▶ _Exercise requirements_
Below is a listing from which only part is wanted; return exactly the lines from the one with "nuevo Gobierno Nacional" up to and including the one with "Hallan decapitada a una mujer en el Jardín".

▶ _Data provided_
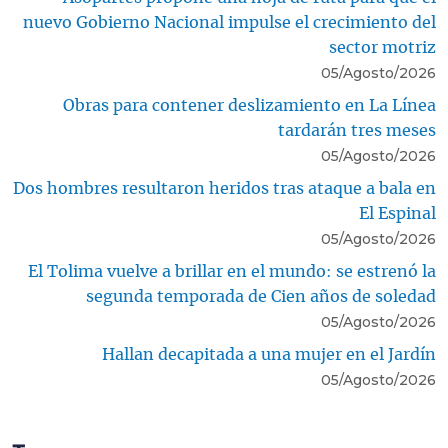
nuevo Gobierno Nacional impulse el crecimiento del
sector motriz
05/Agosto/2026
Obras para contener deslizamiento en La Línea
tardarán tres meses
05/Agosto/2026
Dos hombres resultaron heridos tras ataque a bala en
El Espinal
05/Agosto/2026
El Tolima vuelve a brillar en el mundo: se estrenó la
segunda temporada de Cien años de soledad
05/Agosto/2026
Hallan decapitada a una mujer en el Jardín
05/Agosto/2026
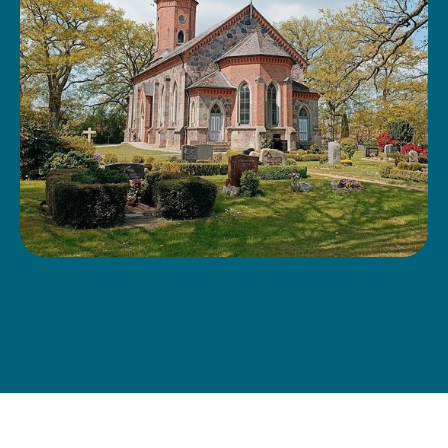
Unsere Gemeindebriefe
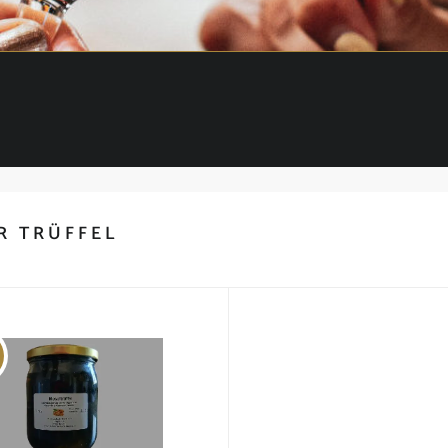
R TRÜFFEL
...
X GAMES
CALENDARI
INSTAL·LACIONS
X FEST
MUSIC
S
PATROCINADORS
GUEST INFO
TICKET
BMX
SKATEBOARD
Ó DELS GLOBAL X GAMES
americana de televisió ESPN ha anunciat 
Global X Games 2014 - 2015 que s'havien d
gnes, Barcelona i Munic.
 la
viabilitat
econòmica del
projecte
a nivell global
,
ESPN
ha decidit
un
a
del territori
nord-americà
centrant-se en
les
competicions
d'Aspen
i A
...
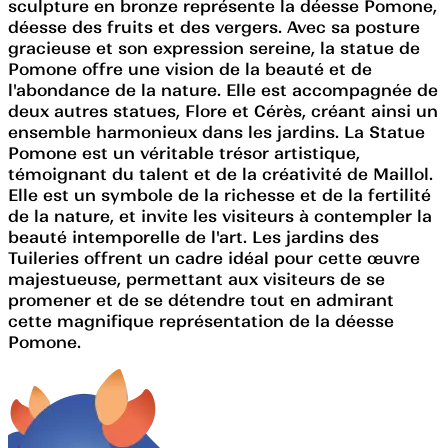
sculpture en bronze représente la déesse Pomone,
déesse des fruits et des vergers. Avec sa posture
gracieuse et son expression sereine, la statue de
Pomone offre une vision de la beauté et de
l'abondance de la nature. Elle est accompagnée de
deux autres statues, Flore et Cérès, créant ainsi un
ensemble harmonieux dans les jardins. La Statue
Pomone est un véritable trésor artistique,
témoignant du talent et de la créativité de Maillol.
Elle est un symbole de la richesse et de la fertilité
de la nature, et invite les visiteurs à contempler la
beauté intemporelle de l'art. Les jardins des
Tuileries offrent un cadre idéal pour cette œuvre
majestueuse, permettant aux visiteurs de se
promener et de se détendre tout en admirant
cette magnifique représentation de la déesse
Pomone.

▶ _Worked solution_
nuevo Gobierno Nacional impulse el crecimiento del
sector motriz
05/Agosto/2026
Obras para contener deslizamiento en La Línea
tardarán tres meses
05/Agosto/2026
Dos hombres resultaron heridos tras ataque a bala en
El Espinal
05/Agosto/2026
El Tolima vuelve a brillar en el mundo: se estrenó la
segunda temporada de Cien años de soledad
05/Agosto/2026
Hallan decapitada a una mujer en el Jardín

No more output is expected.